WHAT NEEDS TO BE DONE »
Whenever a line in the data holds the string "Übersee", copy that line.

RECORDS SHOWN »
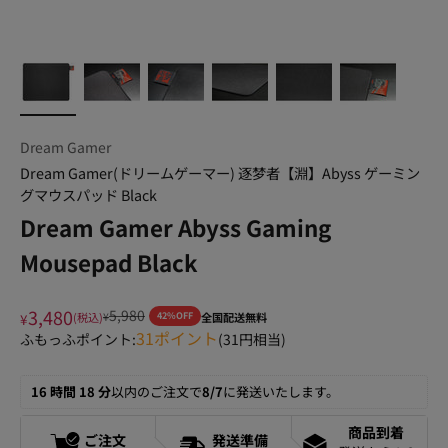
Dream Gamer
Dream Gamer(ドリームゲーマー) 逐梦者【淵】Abyss ゲーミン
グマウスパッド Black
Dream Gamer Abyss Gaming
Mousepad Black
3,480
5,980
¥
(税込)
¥
42%OFF
全国配送無料
31
ポイント
ふもっふポイント:
(
31
円相当)
16 時間 18 分
以内のご注文で
8/7
に発送いたします。
商品到着
ご注文
発送準備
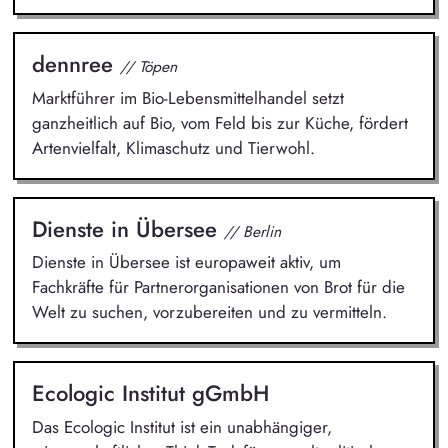
dennree
// Töpen
Marktführer im Bio-Lebensmittelhandel setzt
ganzheitlich auf Bio, vom Feld bis zur Küche, fördert
Artenvielfalt, Klimaschutz und Tierwohl.
Dienste in Übersee
// Berlin
Dienste in Übersee ist europaweit aktiv, um
Fachkräfte für Partnerorganisationen von Brot für die
Welt zu suchen, vorzubereiten und zu vermitteln.
Ecologic Institut gGmbH
Das Ecologic Institut ist ein unabhängiger,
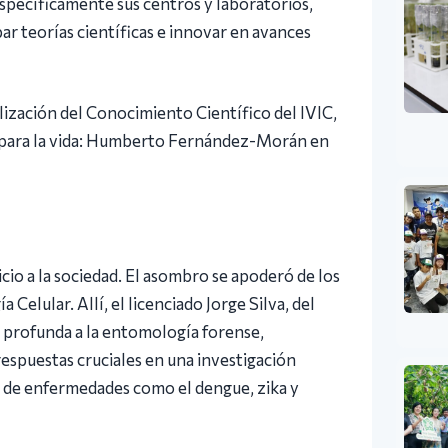
específicamente sus centros y laboratorios,
r teorías científicas e innovar en avances
lización del Conocimiento Científico del IVIC,
ia para la vida: Humberto Fernández-Morán en
vicio a la sociedad. El asombro se apoderó de los
 Celular. Allí, el licenciado Jorge Silva, del
a profunda a la entomología forense,
espuestas cruciales en una investigación
rol de enfermedades como el dengue, zika y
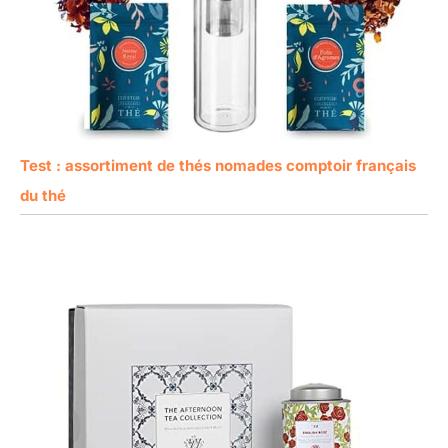
Test : assortiment de thés nomades comptoir français
du thé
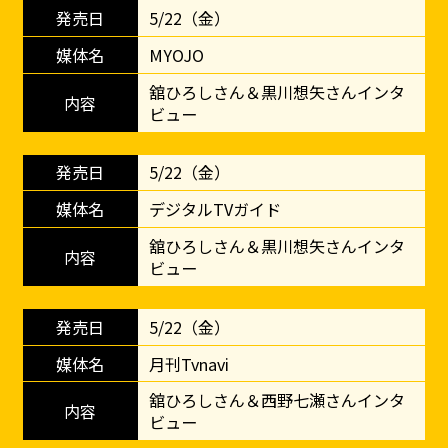
5/22（金）
MYOJO
舘ひろしさん＆黒川想矢さんインタ
ビュー
5/22（金）
デジタルTVガイド
舘ひろしさん＆黒川想矢さんインタ
ビュー
5/22（金）
月刊Tvnavi
舘ひろしさん＆西野七瀬さんインタ
ビュー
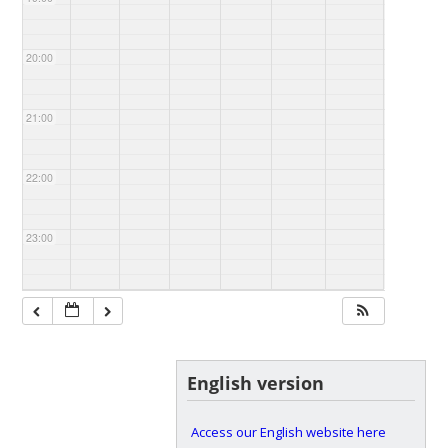
20:00
21:00
22:00
23:00
English version
Access our English website here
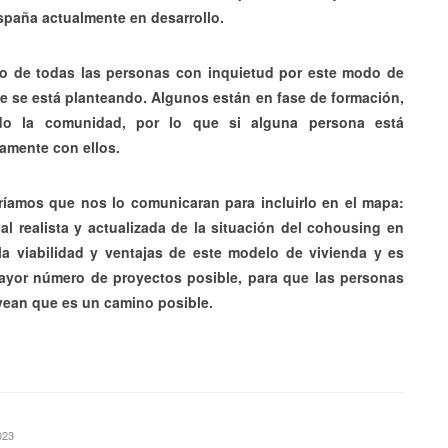
spaña actualmente en desarrollo.
to de todas las personas con inquietud por este modo de
que se está planteando. Algunos están en fase de formación,
do la comunidad, por lo que si alguna persona está
tamente con ellos.
íamos que nos lo comunicaran para incluirlo en el mapa:
l realista y actualizada de la situación del cohousing en
a viabilidad y ventajas de este modelo de vivienda y es
ayor número de proyectos posible, para que las personas
ean que es un camino posible.
2023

ANSWER SECTION »
Dienste in Übersee
Dienste in Übersee ist europaweit aktiv, um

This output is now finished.